About this task -
Copy out the data word for word. The images are not part of the copy.

Items from a data source

----------

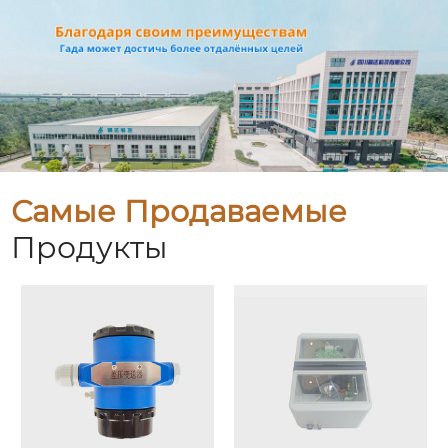
Самые Продаваемые
Продукты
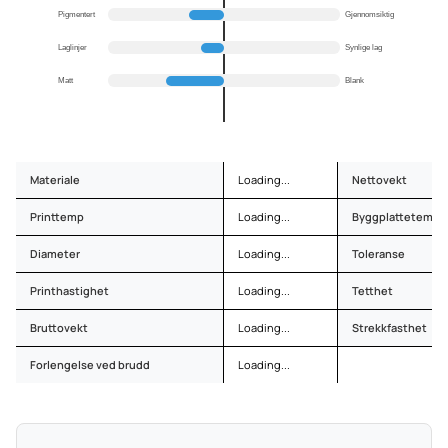
Pigmentert
Gjennomsiktig
Laglinjer
Synlige lag
Matt
Blank
Materiale
Loading...
Nettovekt
Printtemp
Loading...
Byggplattetemp
Diameter
Loading...
Toleranse
Printhastighet
Loading...
Tetthet
Bruttovekt
Loading...
Strekkfasthet
Forlengelse ved brudd
Loading...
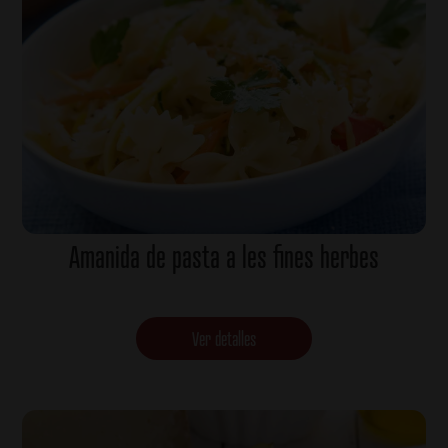
Amanida de pasta a les fines herbes
Ver detalles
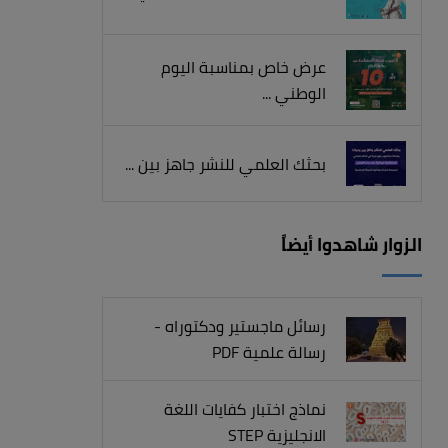
عرض خاص بمناسبة اليوم
الوطني ...
بحثك العلمي للنشر جاهز بين ...
الزوار شاهدوا أيضاً
رسائل ماجستير ودكتوراه -
رسالة علمية PDF
نماذج اختبار كفايات اللغة
الانجليزية STEP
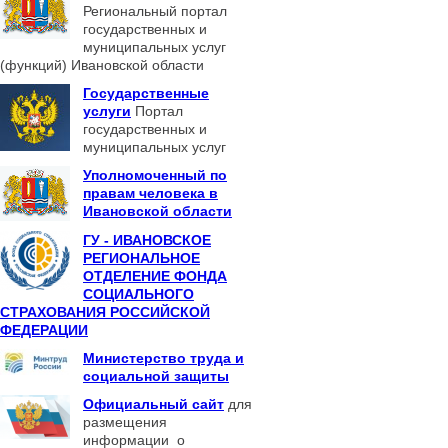
Региональный портал
государственных и
муниципальных услуг
(функций) Ивановской области
Государственные
услуги
Портал
государственных и
муниципальных услуг
Уполномоченный по
правам человека в
Ивановской области
ГУ - ИВАНОВСКОЕ
РЕГИОНАЛЬНОЕ
ОТДЕЛЕНИЕ ФОНДА
СОЦИАЛЬНОГО
СТРАХОВАНИЯ РОССИЙСКОЙ
ФЕДЕРАЦИИ
Министерство труда и
социальной защиты
Официальный сайт
для
размещения
информации о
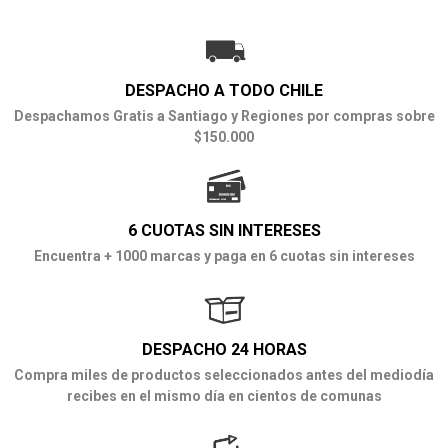
DESPACHO A TODO CHILE
Despachamos Gratis a Santiago y Regiones por compras sobre
$150.000
6 CUOTAS SIN INTERESES
Encuentra + 1000 marcas y paga en 6 cuotas sin intereses
DESPACHO 24 HORAS
Compra miles de productos seleccionados antes del mediodía
recibes en el mismo día en cientos de comunas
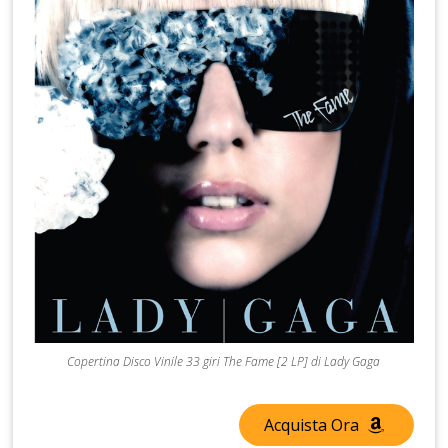
Copertina Disco Vinile 33 giri The Fame [2 LP] di Lady Gaga
Acquista Ora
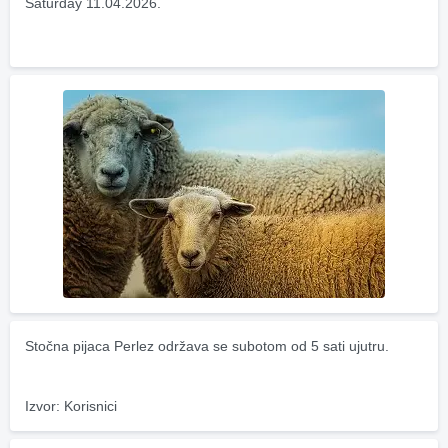
Saturday 11.04.2026.
Stočna pijaca Perlez održava se subotom od 5 sati ujutru.
Izvor: Korisnici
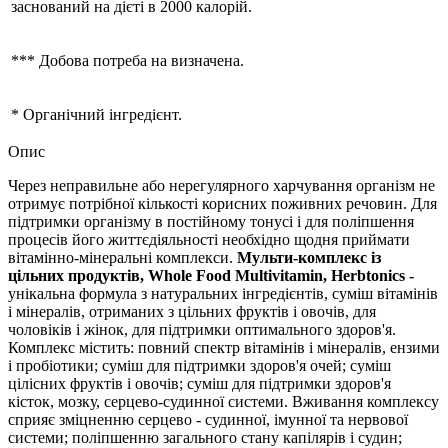
заснований на дієті в 2000 калорій.
*** Добова потреба на визначена.
* Органічний інгредієнт.
Опис
Через неправильне або нерегулярного харчування організм не
отримує потрібної кількості корисних поживних речовин. Для
підтримки організму в постійному тонусі і для поліпшення
процесів його життєдіяльності необхідно щодня приймати
вітамінно-мінеральні комплекси.
Мульти-комплекс із
цільних продуктів, Whole Food Multivitamin, Herbtonics -
унікальна формула з натуральних інгредієнтів, суміш вітамінів
і мінералів, отриманих з цільних фруктів і овочів, для
чоловіків і жінок, для підтримки оптимального здоров'я.
Комплекс містить:
повний спектр вітамінів і мінералів, ензими
і пробіотики; суміш для підтримки здоров'я очей; суміш
цілісних фруктів і овочів; суміш для підтримки здоров'я
кісток, мозку, серцево-судинної системи.
Вживання комплексу
сприяє зміцненню серцево - судинної, імунної та нервової
системи; поліпшенню загального стану капілярів і судин;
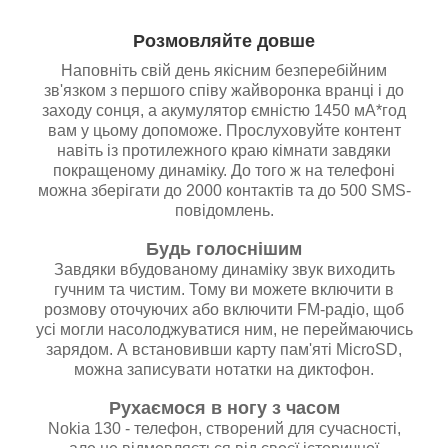
Розмовляйте довше
Наповніть свій день якісним безперебійним
зв'язком з першого співу жайворонка вранці і до
заходу сонця, а акумулятор ємністю 1450 мА*год
вам у цьому допоможе. Прослуховуйте контент
навіть із протилежного краю кімнати завдяки
покращеному динаміку. До того ж на телефоні
можна зберігати до 2000 контактів та до 500 SMS-
повідомлень.
Будь голоснішим
Завдяки вбудованому динаміку звук виходить
гучним та чистим. Тому ви можете включити в
розмову оточуючих або включити FM-радіо, щоб
усі могли насолоджуватися ним, не переймаючись
зарядом. А встановивши карту пам'яті MicroSD,
можна записувати нотатки на диктофон.
Рухаємося в ногу з часом
Nokia 130 - телефон, створений для сучасності,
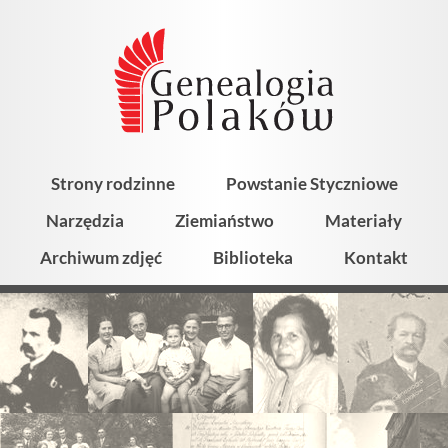
Strony rodzinne
Powstanie Styczniowe
Narzędzia
Ziemiaństwo
Materiały
Archiwum zdjęć
Biblioteka
Kontakt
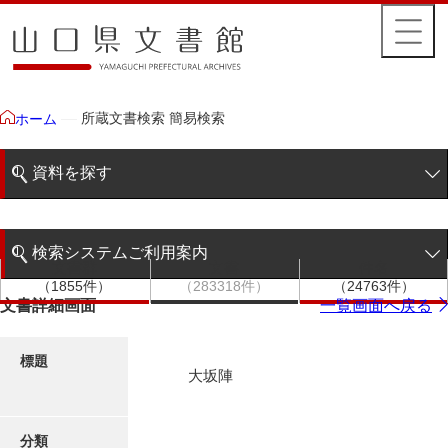
所蔵文書検索 簡易検索
ホーム
資料を探す
簡易検索
検索システムご利用案内
文書群
文書
件名
階層検索
（1855件）
（283318件）
（24763件）
検索システムの利用について
文書詳細画面
一覧画面へ戻る
詳細検索
更新履歴
標題
大坂陣
絵図・地図
分類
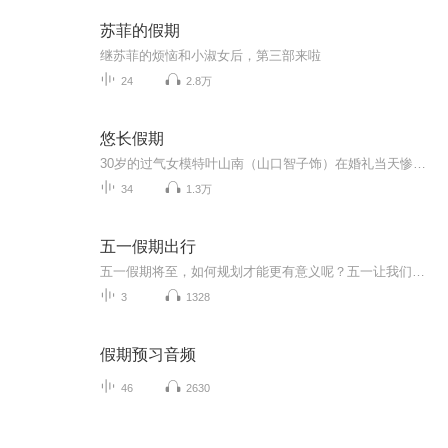
苏菲的假期
继苏菲的烦恼和小淑女后，第三部来啦
24
2.8万
悠长假期
30岁的过气女模特叶山南（山口智子饰）在婚礼当天惨遭无良未婚夫卷款逃婚。 当她怒不可遏的狂奔到未婚夫居所，只堵截到了无辜的室友濑名秀俊（木村拓哉饰）——一个不得志的24岁钢琴家。身无分文又无家可归的小南对濑名威逼利诱，成为了他的新同居人。两人在同一屋檐下的生活磕磕绊绊 ，事业爱情也都不甚顺畅，渐渐竟生惺惺相惜之感……
34
1.3万
五一假期出行
五一假期将至，如何规划才能更有意义呢？五一让我们做感恩之行吧！五一让我们做公益，让爱与成长在路上，五一，让我们回归家乡，陪伴父母到田埂上找到蒲公英最珍贵的"风景"，在孩子心里种下一颗关于"家"的种子。
3
1328
假期预习音频
46
2630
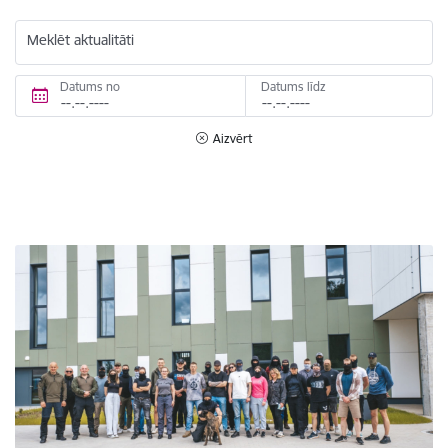
Meklēt aktualitāti
Datums no
Datums līdz
Aizvērt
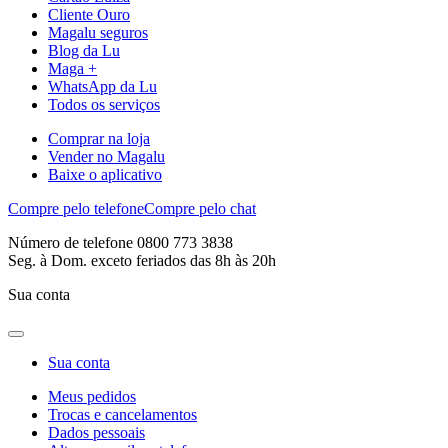
Cliente Ouro
Magalu seguros
Blog da Lu
Maga +
WhatsApp da Lu
Todos os serviços
Comprar na loja
Vender no Magalu
Baixe o aplicativo
Compre pelo telefone
Compre pelo chat
Número de telefone 0800 773 3838
Seg. à Dom. exceto feriados das 8h às 20h
Sua conta
Sua conta
Meus pedidos
Trocas e cancelamentos
Dados pessoais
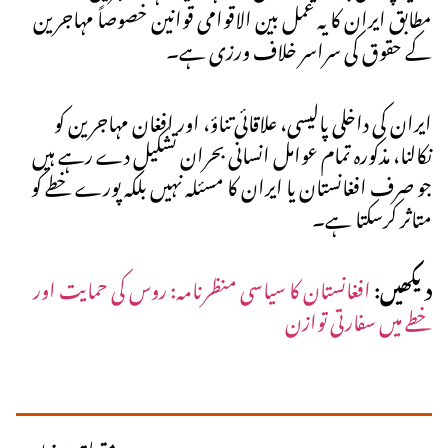
مطابق ایران کا یہ عمل بین الاقوامی قوانین خصوصاً مہاجرین
کے حقوق کی سراسر خلاف ورزی ہے۔
ایران کی داخلی پالیسی، علاقائی تناؤ، اور افغان مہاجرین کو
نکالنا، مذکورہ تمام عوامل انسانی بحران تشکیل دے رہے ہیں
جو صرف افغانستان یا ایران کا مسئلہ نہیں بلکہ پورے خطے کو
متاثر کرسکتا ہے۔
دیکھیں:
افغانستان کا سیاسی منظرنامہ: روس کی حمایت اور
خطے میں سفارتی توازن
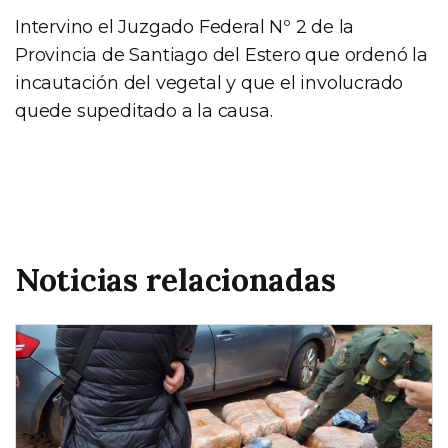
Intervino el Juzgado Federal Nº 2 de la
Provincia de Santiago del Estero que ordenó la
incautación del vegetal y que el involucrado
quede supeditado a la causa.
Noticias relacionadas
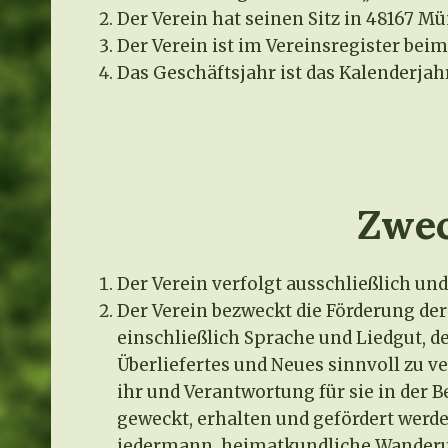
Der Verein hat seinen Sitz in 48167 M
Der Verein ist im Vereinsregister bei
Das Geschäftsjahr ist das Kalenderjahr
Zwec
Der Verein verfolgt ausschließlich u
Der Verein bezweckt die Förderung d
einschließlich Sprache und Liedgut, d
Überliefertes und Neues sinnvoll zu v
ihr und Verantwortung für sie in der 
geweckt, erhalten und gefördert werd
jedermann, heimatkundliche Wanderu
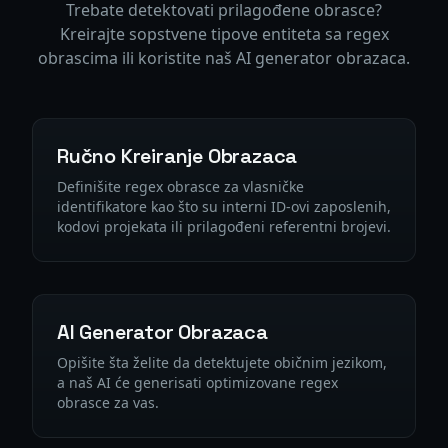
Trebate detektovati prilagođene obrasce?
Kreirajte sopstvene tipove entiteta sa regex
obrascima ili koristite naš AI generator obrazaca.
Ručno Kreiranje Obrazaca
Definišite regex obrasce za vlasničke
identifikatore kao što su interni ID-ovi zaposlenih,
kodovi projekata ili prilagođeni referentni brojevi.
AI Generator Obrazaca
Opišite šta želite da detektujete običnim jezikom,
a naš AI će generisati optimizovane regex
obrasce za vas.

----------

Response to the exercise -
Самые Продаваемые
Продукты
Pigmentert
Gjennomsiktig
Laglinjer
Synlige lag
Matt
Blank
Materiale
Loading...
Nettovekt
Printtemp
Loading...
Byggplattetemp
Diameter
Loading...
Toleranse
Printhastighet
Loading...
Tetthet
Bruttovekt
Loading...
Strekkfasthet
Forlengelse ved brudd
Loading...
Amanida de pasta a les fines herbes
Ver detalles
عرض خاص بمناسبة اليوم
الوطني ...
بحثك العلمي للنشر جاهز بين ...
الزوار شاهدوا أيضاً
رسائل ماجستير ودكتوراه -
رسالة علمية PDF
نماذج اختبار كفايات اللغة
الانجليزية STEP
Региональный портал
государственных и
муниципальных услуг
(функций) Ивановской области
Государственные
услуги
Портал
государственных и
муниципальных услуг
Уполномоченный по
правам человека в
Ивановской области
ГУ - ИВАНОВСКОЕ
РЕГИОНАЛЬНОЕ
ОТДЕЛЕНИЕ ФОНДА
СОЦИАЛЬНОГО
СТРАХОВАНИЯ РОССИЙСКОЙ
ФЕДЕРАЦИИ
Министерство труда и
социальной защиты
Официальный сайт
для
размещения
информации о
DESPACHO A TODO CHILE
Despachamos Gratis a Santiago y Regiones por compras sobre
$150.000
6 CUOTAS SIN INTERESES
Encuentra + 1000 marcas y paga en 6 cuotas sin intereses
DESPACHO 24 HORAS
Compra miles de productos seleccionados antes del mediodía
recibes en el mismo día en cientos de comunas
Copertina Disco Vinile 33 giri The Fame [2 LP] di Lady Gaga
Acquista Ora
Saturday 11.04.2026.
Stočna pijaca Perlez održava se subotom od 5 sati ujutru.
Izvor: Korisnici
заснований на дієті в 2000 калорій.
*** Добова потреба на визначена.
* Органічний інгредієнт.
Опис
Через неправильне або нерегулярного харчування організм не
отримує потрібної кількості корисних поживних речовин. Для
підтримки організму в постійному тонусі і для поліпшення
процесів його життєдіяльності необхідно щодня приймати
вітамінно-мінеральні комплекси.
Мульти-комплекс із
цільних продуктів, Whole Food Multivitamin, Herbtonics -
унікальна формула з натуральних інгредієнтів, суміш вітамінів
і мінералів, отриманих з цільних фруктів і овочів, для
чоловіків і жінок, для підтримки оптимального здоров'я.
Комплекс містить:
повний спектр вітамінів і мінералів, ензими
і пробіотики; суміш для підтримки здоров'я очей; суміш
цілісних фруктів і овочів; суміш для підтримки здоров'я
кісток, мозку, серцево-судинної системи.
Вживання комплексу
сприяє зміцненню серцево - судинної, імунної та нервової
системи; поліпшенню загального стану капілярів і судин;
Розмовляйте довше
Наповніть свій день якісним безперебійним
зв'язком з першого співу жайворонка вранці і до
заходу сонця, а акумулятор ємністю 1450 мА*год
вам у цьому допоможе. Прослуховуйте контент
навіть із протилежного краю кімнати завдяки
покращеному динаміку. До того ж на телефоні
можна зберігати до 2000 контактів та до 500 SMS-
повідомлень.
Будь голоснішим
Завдяки вбудованому динаміку звук виходить
гучним та чистим. Тому ви можете включити в
розмову оточуючих або включити FM-радіо, щоб
усі могли насолоджуватися ним, не переймаючись
зарядом. А встановивши карту пам'яті MicroSD,
можна записувати нотатки на диктофон.
Рухаємося в ногу з часом
Nokia 130 - телефон, створений для сучасності,
Strony rodzinne
Powstanie Styczniowe
Narzędzia
Ziemiaństwo
Materiały
Archiwum zdjęć
Biblioteka
Kontakt
所蔵文書検索 簡易検索
ホーム
資料を探す
簡易検索
検索システムご利用案内
文書群
文書
件名
階層検索
（1855件）
（283318件）
（24763件）
検索システムの利用について
文書詳細画面
一覧画面へ戻る
詳細検索
更新履歴
標題
大坂陣
絵図・地図
分類
苏菲的假期
继苏菲的烦恼和小淑女后，第三部来啦
24
2.8万
悠长假期
30岁的过气女模特叶山南（山口智子饰）在婚礼当天惨遭无良未婚夫卷款逃婚。 当她怒不可遏的狂奔到未婚夫居所，只堵截到了无辜的室友濑名秀俊（木村拓哉饰）——一个不得志的24岁钢琴家。身无分文又无家可归的小南对濑名威逼利诱，成为了他的新同居人。两人在同一屋檐下的生活磕磕绊绊 ，事业爱情也都不甚顺畅，渐渐竟生惺惺相惜之感……
34
1.3万
五一假期出行
五一假期将至，如何规划才能更有意义呢？五一让我们做感恩之行吧！五一让我们做公益，让爱与成长在路上，五一，让我们回归家乡，陪伴父母到田埂上找到蒲公英最珍贵的"风景"，在孩子心里种下一颗关于"家"的种子。
3
1328
假期预习音频
46
2630
Meklēt aktualitāti
Datums no
Datums līdz
Aizvērt
Cliente Ouro
Magalu seguros
Blog da Lu
Maga +
WhatsApp da Lu
Todos os serviços
Comprar na loja
Vender no Magalu
Baixe o aplicativo
Compre pelo telefone
Compre pelo chat
Número de telefone 0800 773 3838
Seg. à Dom. exceto feriados das 8h às 20h
Sua conta
Sua conta
Meus pedidos
Trocas e cancelamentos
Dados pessoais
مطابق ایران کا یہ عمل بین الاقوامی قوانین خصوصاً مہاجرین
کے حقوق کی سراسر خلاف ورزی ہے۔
ایران کی داخلی پالیسی، علاقائی تناؤ، اور افغان مہاجرین کو
نکالنا، مذکورہ تمام عوامل انسانی بحران تشکیل دے رہے ہیں
جو صرف افغانستان یا ایران کا مسئلہ نہیں بلکہ پورے خطے کو
متاثر کرسکتا ہے۔
دیکھیں:
افغانستان کا سیاسی منظرنامہ: روس کی حمایت اور
خطے میں سفارتی توازن
Intervino el Juzgado Federal Nº 2 de la
Provincia de Santiago del Estero que ordenó la
incautación del vegetal y que el involucrado
quede supeditado a la causa.
Noticias relacionadas
Der Verein hat seinen Sitz in 48167 M
Der Verein ist im Vereinsregister bei
Das Geschäftsjahr ist das Kalenderjahr
Zwec
Der Verein verfolgt ausschließlich u
Der Verein bezweckt die Förderung d
einschließlich Sprache und Liedgut, d
Überliefertes und Neues sinnvoll zu v
ihr und Verantwortung für sie in der 
geweckt, erhalten und gefördert werd
jedermann, heimatkundliche Wanderu
Trebate detektovati prilagođene obrasce?
Kreirajte sopstvene tipove entiteta sa regex
obrascima ili koristite naš AI generator obrazaca.
Ručno Kreiranje Obrazaca
Definišite regex obrasce za vlasničke
identifikatore kao što su interni ID-ovi zaposlenih,
kodovi projekata ili prilagođeni referentni brojevi.
AI Generator Obrazaca
Opišite šta želite da detektujete običnim jezikom,
a naš AI će generisati optimizovane regex
obrasce za vas.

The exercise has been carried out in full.